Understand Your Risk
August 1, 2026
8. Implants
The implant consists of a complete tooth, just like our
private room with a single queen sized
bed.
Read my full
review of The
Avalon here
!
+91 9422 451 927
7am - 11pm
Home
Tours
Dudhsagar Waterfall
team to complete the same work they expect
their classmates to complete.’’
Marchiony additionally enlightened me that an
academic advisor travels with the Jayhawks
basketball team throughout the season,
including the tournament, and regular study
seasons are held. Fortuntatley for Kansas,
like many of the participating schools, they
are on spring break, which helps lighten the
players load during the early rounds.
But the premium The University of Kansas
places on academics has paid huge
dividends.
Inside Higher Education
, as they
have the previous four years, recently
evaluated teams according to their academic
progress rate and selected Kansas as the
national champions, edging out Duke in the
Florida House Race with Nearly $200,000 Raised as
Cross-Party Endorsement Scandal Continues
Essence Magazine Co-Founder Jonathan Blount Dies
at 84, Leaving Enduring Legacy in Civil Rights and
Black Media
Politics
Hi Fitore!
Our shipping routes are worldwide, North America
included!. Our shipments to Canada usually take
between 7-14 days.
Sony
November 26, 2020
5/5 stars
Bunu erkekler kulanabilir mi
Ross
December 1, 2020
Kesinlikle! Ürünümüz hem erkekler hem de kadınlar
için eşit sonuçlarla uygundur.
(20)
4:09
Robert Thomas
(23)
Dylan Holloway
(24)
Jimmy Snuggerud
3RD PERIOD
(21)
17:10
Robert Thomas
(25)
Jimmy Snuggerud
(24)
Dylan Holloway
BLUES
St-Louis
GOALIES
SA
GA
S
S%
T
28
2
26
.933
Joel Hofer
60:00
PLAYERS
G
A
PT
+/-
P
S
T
# # #
▶ **What you are asked to do**:
Print the records once more, exactly as written.

▶ **Solved exercise**:
Understand Your Risk
August 1, 2026
8. Implants
The implant consists of a complete tooth, just like our
private room with a single queen sized
bed.
Read my full
review of The
Avalon here
!
+91 9422 451 927
7am - 11pm
Home
Tours
Dudhsagar Waterfall
team to complete the same work they expect
their classmates to complete.’’
Marchiony additionally enlightened me that an
academic advisor travels with the Jayhawks
basketball team throughout the season,
including the tournament, and regular study
seasons are held. Fortuntatley for Kansas,
like many of the participating schools, they
are on spring break, which helps lighten the
players load during the early rounds.
But the premium The University of Kansas
places on academics has paid huge
dividends.
Inside Higher Education
, as they
have the previous four years, recently
evaluated teams according to their academic
progress rate and selected Kansas as the
national champions, edging out Duke in the
Florida House Race with Nearly $200,000 Raised as
Cross-Party Endorsement Scandal Continues
Essence Magazine Co-Founder Jonathan Blount Dies
at 84, Leaving Enduring Legacy in Civil Rights and
Black Media
Politics
Hi Fitore!
Our shipping routes are worldwide, North America
included!. Our shipments to Canada usually take
between 7-14 days.
Sony
November 26, 2020
5/5 stars
Bunu erkekler kulanabilir mi
Ross
December 1, 2020
Kesinlikle! Ürünümüz hem erkekler hem de kadınlar
için eşit sonuçlarla uygundur.
(20)
4:09
Robert Thomas
(23)
Dylan Holloway
(24)
Jimmy Snuggerud
3RD PERIOD
(21)
17:10
Robert Thomas
(25)
Jimmy Snuggerud
(24)
Dylan Holloway
BLUES
St-Louis
GOALIES
SA
GA
S
S%
T
28
2
26
.933
Joel Hofer
60:00
PLAYERS
G
A
PT
+/-
P
S
T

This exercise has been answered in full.